## Records for this task
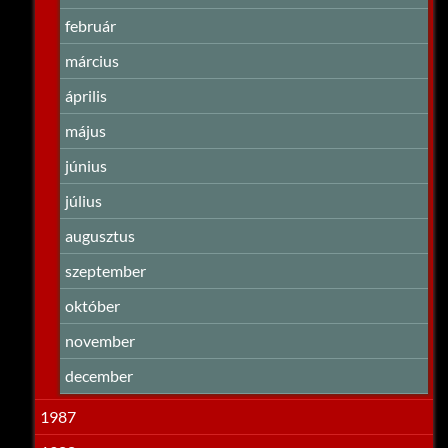
február
március
április
május
június
július
augusztus
szeptember
október
november
december
1987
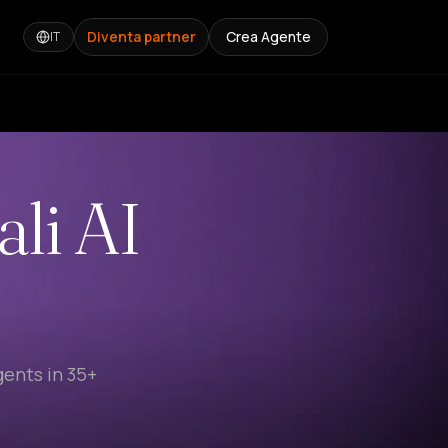
Diventa partner
Crea Agente
IT
ali AI
gents in 35+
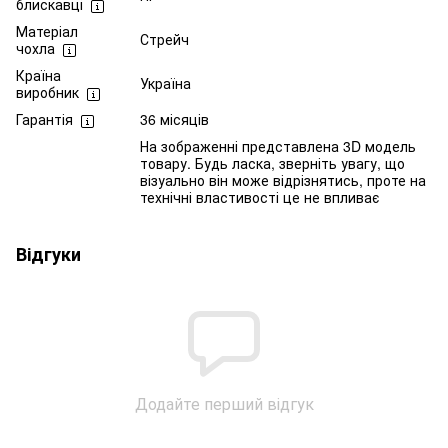
блискавці
Матеріал
Стрейч
чохла
Країна
Україна
виробник
Гарантія
36 місяців
На зображенні представлена 3D модель
товару. Будь ласка, зверніть увагу, що
візуально він може відрізнятись, проте на
технічні властивості це не впливає
Відгуки
Додайте перший відгук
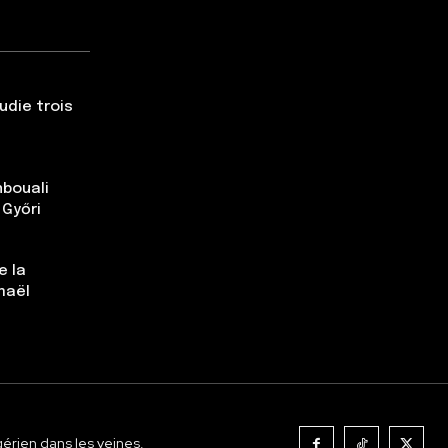
udie trois
nbouali
 Győri
e la
maël
gérien dans les veines.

## Work request
The response must match the listing exactly, except that pictures are removed.

## Result
február
március
április
május
június
július
augusztus
szeptember
október
november
december
1987
Diventa partner
Crea Agente
IT
ali AI
gents in 35+
блискавці
Матеріал
Стрейч
чохла
Країна
Україна
виробник
Гарантія
36 місяців
На зображенні представлена 3D модель
товару. Будь ласка, зверніть увагу, що
візуально він може відрізнятись, проте на
технічні властивості це не впливає
Відгуки
Додайте перший відгук
udie trois
nbouali
 Győri
e la
maël
gérien dans les veines.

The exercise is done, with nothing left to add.